The SilverStone FX500 Flex-ATX 500W PSU Review: Small Power Supply With a Big Barkby E. Fylladitakis on November 12, 2020 9:00 AM EST
Cold Test Results
For the testing of PSUs, we are using high precision electronic loads with a maximum power draw of 2700 Watts, a Rigol DS5042M 40 MHz oscilloscope, an Extech 380803 power analyzer, two high precision UNI-T UT-325 digital thermometers, an Extech HD600 SPL meter, a self-designed hotbox and various other bits and parts. For a thorough explanation of our testing methodology and more details on our equipment, please refer to our How We Test PSUs - 2014 Pipeline post.
The energy conversion efficiency of the SilverStone FX500 meets the 80Plus Gold certification requirements when powered from a 115 VAC outlet. But it fails to meet those requirements when powered from a 230 VAC source, if only by a hair. The efficiency of the PSU plummets as the load decreases below 30 Watts, reaching 74% with a load of 25 Watts.
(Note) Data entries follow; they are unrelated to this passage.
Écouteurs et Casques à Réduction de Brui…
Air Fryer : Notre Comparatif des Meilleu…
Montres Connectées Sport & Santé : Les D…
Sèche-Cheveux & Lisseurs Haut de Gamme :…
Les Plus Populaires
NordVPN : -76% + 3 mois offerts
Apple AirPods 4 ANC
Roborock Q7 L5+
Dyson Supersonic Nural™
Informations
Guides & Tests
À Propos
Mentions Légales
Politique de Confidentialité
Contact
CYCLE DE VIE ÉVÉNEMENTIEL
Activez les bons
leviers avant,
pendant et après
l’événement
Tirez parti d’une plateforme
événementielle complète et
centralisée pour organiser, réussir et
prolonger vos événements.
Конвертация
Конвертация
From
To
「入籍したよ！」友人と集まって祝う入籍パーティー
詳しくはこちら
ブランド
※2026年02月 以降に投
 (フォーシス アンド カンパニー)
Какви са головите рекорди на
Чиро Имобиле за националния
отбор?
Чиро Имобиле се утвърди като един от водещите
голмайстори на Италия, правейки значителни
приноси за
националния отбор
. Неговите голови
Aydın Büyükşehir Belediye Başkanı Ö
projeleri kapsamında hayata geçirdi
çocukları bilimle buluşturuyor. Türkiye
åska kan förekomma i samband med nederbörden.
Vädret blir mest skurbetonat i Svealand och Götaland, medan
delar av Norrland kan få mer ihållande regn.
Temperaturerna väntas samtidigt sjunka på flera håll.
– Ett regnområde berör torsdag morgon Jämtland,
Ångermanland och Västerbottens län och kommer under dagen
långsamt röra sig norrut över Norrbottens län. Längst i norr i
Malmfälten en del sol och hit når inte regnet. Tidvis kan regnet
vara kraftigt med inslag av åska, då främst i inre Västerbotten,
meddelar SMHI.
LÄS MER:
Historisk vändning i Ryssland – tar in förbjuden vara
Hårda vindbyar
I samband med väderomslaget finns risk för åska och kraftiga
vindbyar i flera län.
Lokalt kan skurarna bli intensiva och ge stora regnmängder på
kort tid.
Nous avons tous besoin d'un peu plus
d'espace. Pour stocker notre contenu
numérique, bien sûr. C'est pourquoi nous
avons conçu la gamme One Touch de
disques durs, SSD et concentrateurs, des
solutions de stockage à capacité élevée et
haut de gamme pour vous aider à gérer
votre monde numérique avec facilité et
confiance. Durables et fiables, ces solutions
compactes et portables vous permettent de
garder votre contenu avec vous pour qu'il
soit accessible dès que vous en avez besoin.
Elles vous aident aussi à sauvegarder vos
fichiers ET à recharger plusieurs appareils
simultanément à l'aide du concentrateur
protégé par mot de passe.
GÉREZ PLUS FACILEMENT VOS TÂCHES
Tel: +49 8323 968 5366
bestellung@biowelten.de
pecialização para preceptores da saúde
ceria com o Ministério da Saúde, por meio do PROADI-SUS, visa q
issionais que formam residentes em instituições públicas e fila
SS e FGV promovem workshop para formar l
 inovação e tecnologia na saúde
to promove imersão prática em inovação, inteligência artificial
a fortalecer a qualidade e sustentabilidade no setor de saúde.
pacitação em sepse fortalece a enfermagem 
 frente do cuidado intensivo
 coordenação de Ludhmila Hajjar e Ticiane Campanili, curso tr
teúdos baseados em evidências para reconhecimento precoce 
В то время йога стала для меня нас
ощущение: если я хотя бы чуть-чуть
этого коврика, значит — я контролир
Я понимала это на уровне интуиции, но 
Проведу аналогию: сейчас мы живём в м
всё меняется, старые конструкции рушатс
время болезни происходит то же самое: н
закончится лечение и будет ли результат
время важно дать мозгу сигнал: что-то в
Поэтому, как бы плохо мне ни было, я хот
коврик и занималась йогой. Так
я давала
In terms of efficiency, the FX500 does not seem to differ significantly from most 80Plus Gold certified ATX PSUs.
As expected due to its dimensions, the FX500 runs notably hotter than most ATX PSUs, even when compared to power supplies with outputs far greater than 500 Watts. Even though the tiny 40 mm is trying hard to keep the FX500 cool, the internal temperature of the unit surpasses 60°C. To be sure, these figures are not nearly high enough to be dangerous for the longevity of the unit but they are high enough to push the small fan to operate at very high speeds in order to cope with the thermal losses of the unit.
In terms of noise, the small 40 mm fan practically is a nightmare for anyone used to working with typical PCs. The small fan outputs 44.6 dB(A) worth of sound pressure while the PSU is running at a near-idle, and it surpasses 52 dB(A) under a maximum load. For comparison, a small hand-held vacuum cleaner outputs about 45 dB(A).